▶ **What you should do**
What lines in the listing below hold the string "SeoHammer"? Please copy them out.

▶ **Exercise materials**
-*-
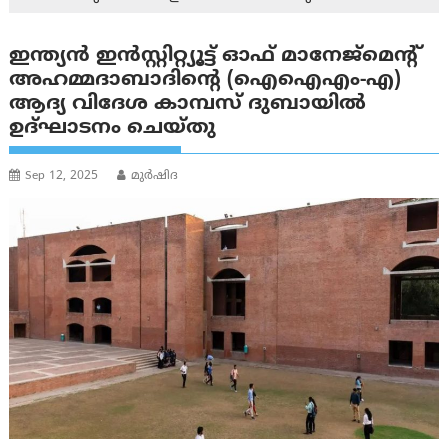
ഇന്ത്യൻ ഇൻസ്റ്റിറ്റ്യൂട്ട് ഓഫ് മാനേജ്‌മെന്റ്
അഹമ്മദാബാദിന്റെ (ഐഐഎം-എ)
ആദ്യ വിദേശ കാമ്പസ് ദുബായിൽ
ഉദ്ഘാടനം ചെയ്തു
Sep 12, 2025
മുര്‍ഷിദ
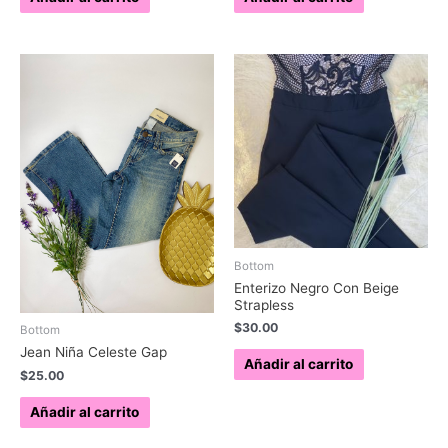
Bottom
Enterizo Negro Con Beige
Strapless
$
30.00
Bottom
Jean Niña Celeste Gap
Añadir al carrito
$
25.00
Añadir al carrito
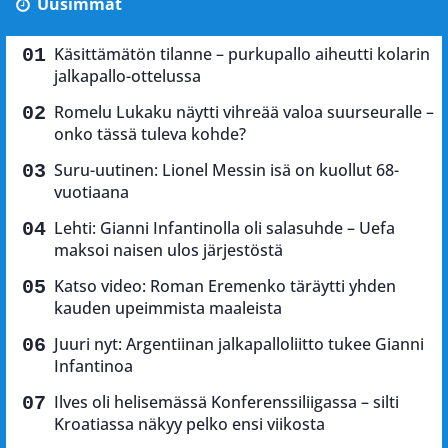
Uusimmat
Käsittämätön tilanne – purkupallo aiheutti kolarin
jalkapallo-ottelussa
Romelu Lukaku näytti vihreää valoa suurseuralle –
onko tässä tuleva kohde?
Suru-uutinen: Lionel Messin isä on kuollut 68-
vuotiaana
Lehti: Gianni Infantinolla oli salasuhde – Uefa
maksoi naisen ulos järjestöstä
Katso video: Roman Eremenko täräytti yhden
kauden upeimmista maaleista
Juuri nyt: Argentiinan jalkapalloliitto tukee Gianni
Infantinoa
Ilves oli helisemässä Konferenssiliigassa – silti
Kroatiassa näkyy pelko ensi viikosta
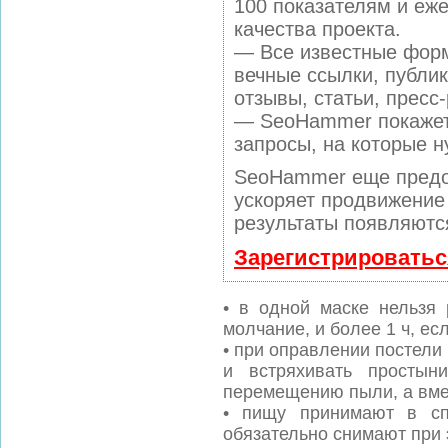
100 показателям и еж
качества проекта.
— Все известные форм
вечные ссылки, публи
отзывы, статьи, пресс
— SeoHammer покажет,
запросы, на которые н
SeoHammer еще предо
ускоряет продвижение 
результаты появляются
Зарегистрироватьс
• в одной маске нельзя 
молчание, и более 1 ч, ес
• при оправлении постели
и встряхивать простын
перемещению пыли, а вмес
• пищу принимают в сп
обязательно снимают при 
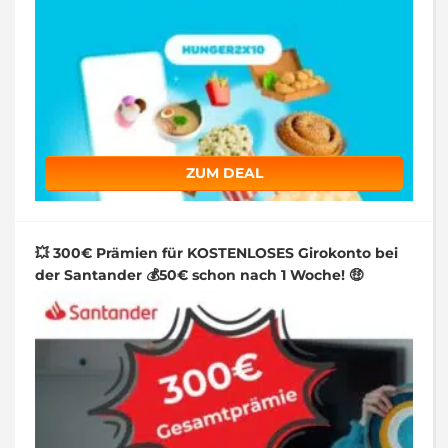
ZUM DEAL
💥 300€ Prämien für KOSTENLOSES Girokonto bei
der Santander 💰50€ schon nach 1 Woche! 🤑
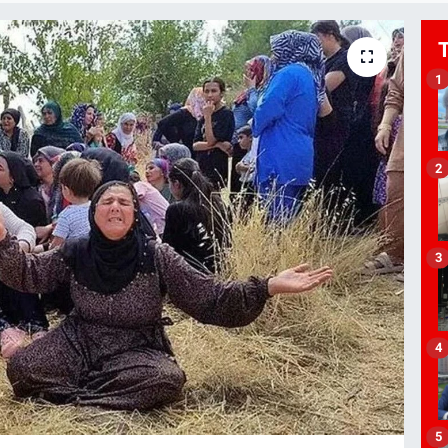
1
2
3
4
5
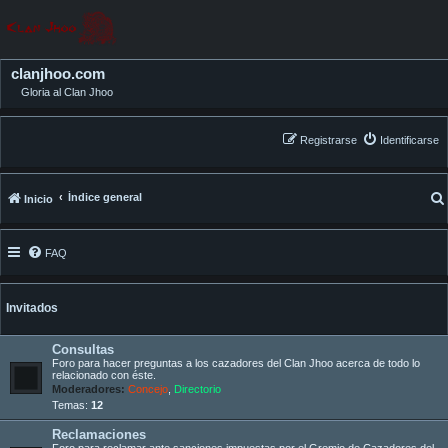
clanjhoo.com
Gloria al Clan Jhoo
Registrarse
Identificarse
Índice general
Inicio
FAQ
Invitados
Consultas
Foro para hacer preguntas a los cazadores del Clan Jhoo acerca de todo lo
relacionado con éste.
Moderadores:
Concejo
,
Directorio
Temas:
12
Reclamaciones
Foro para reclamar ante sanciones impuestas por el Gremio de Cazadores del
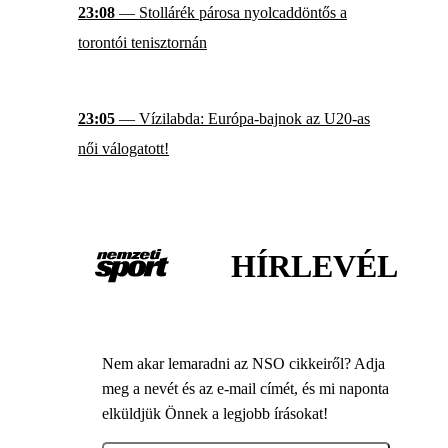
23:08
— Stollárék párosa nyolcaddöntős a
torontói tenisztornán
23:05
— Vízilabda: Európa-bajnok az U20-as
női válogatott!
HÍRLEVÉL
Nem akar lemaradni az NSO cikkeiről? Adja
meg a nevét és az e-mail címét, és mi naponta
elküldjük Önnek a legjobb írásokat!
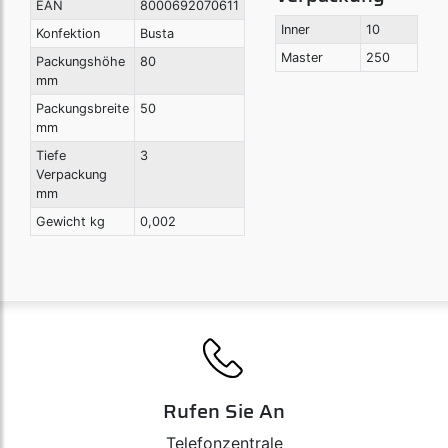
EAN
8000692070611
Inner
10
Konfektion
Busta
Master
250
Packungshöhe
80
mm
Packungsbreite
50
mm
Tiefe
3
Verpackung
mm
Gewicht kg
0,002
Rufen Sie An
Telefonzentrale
-*-
▶ **Written reply**
— SeoHammer покажет,
SeoHammer еще предо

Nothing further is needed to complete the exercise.